__WHAT TO DO__
The lines below starting at the line containing "PiCoreTeam Announcument: As the #Grace P..." and ending at the line containing "Those who have been waiting for KYC or K..." are to be repeated exactly, with both ends kept and nothing else added.

__SOURCE DATA__
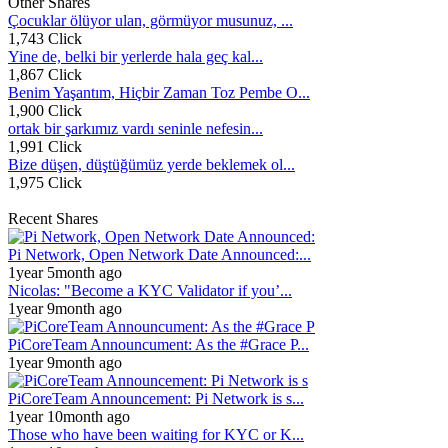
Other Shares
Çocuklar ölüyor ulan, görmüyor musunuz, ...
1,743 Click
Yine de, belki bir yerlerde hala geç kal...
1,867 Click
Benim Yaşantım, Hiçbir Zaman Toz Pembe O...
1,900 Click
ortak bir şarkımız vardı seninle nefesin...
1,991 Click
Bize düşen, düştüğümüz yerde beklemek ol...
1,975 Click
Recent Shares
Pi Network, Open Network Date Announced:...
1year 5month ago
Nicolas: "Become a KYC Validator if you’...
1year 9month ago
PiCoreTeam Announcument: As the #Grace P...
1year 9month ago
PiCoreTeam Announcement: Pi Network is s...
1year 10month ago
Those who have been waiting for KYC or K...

==

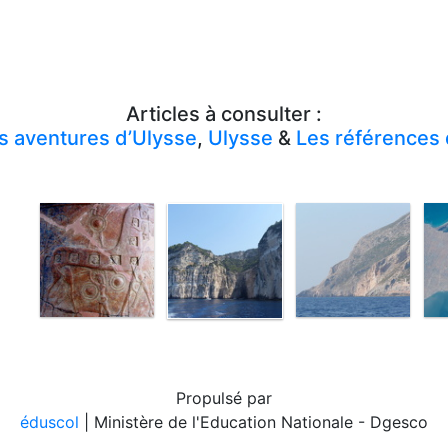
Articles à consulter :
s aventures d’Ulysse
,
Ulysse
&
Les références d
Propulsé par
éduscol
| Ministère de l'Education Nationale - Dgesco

---

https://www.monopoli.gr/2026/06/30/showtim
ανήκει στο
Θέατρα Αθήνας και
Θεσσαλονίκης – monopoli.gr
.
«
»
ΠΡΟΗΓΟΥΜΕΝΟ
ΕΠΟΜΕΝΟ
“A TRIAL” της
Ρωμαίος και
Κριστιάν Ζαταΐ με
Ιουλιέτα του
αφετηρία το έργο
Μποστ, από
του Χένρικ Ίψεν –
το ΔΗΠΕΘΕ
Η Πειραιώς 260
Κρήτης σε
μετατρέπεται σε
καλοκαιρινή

__EXPECTED ANSWER__
PiCoreTeam Announcument: As the #Grace P...
1year 9month ago
PiCoreTeam Announcement: Pi Network is s...
1year 10month ago
Those who have been waiting for KYC or K...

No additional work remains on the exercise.